• [ACTIVITY] With the pictures set aside, reproduce each entry precisely as it reads.

Data extracted from a collection
········
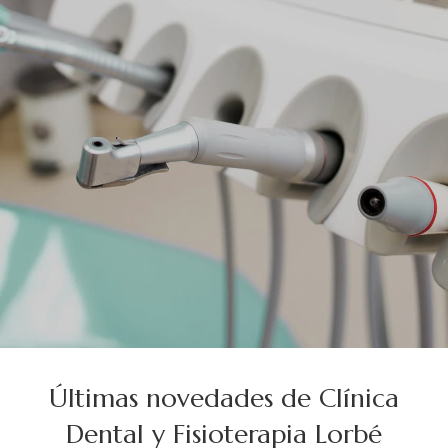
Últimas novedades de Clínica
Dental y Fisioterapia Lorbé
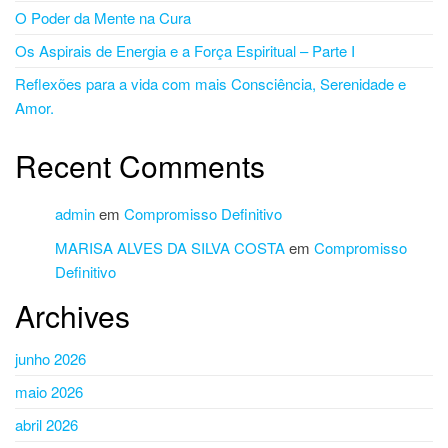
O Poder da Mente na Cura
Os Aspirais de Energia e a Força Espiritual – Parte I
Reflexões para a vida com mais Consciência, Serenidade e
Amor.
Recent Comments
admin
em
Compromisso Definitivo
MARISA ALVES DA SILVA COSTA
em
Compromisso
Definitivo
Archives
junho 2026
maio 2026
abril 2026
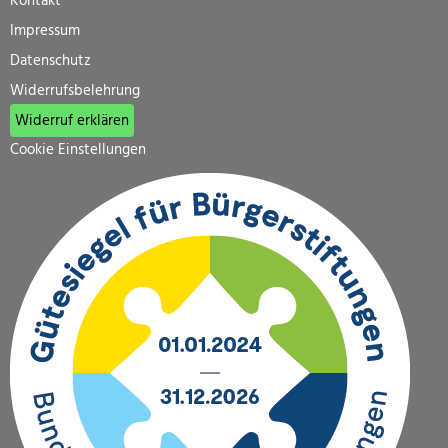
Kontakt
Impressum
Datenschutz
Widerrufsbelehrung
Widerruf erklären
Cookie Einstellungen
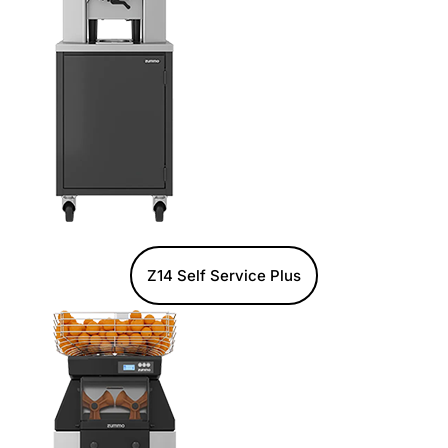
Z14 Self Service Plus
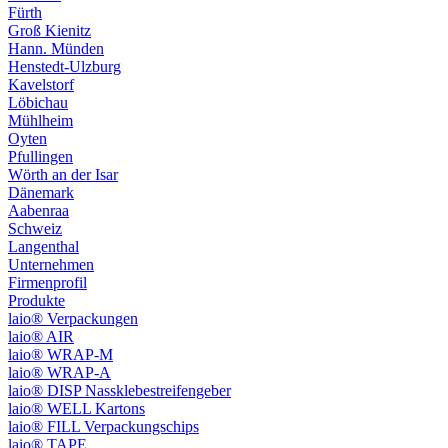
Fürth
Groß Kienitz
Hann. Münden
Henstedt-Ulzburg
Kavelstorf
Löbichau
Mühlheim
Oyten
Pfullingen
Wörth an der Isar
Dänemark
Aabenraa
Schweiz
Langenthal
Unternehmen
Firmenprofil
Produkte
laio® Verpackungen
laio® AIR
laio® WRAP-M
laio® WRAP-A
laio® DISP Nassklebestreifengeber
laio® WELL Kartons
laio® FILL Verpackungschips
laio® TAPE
········
• [OUTPUT]
Últimas novedades de Clínica
Dental y Fisioterapia Lorbé
O Poder da Mente na Cura
Os Aspirais de Energia e a Força Espiritual – Parte I
Reflexões para a vida com mais Consciência, Serenidade e
Amor.
Recent Comments
admin
em
Compromisso Definitivo
MARISA ALVES DA SILVA COSTA
em
Compromisso
Definitivo
Archives
junho 2026
maio 2026
abril 2026
Kontakt
Impressum
Datenschutz
Widerrufsbelehrung
Widerruf erklären
Cookie Einstellungen
Z14 Self Service Plus
Fürth
Groß Kienitz
Hann. Münden
Henstedt-Ulzburg
Kavelstorf
Löbichau
Mühlheim
Oyten
Pfullingen
Wörth an der Isar
Dänemark
Aabenraa
Schweiz
Langenthal
Unternehmen
Firmenprofil
Produkte
laio® Verpackungen
laio® AIR
laio® WRAP-M
laio® WRAP-A
laio® DISP Nassklebestreifengeber
laio® WELL Kartons
laio® FILL Verpackungschips
laio® TAPE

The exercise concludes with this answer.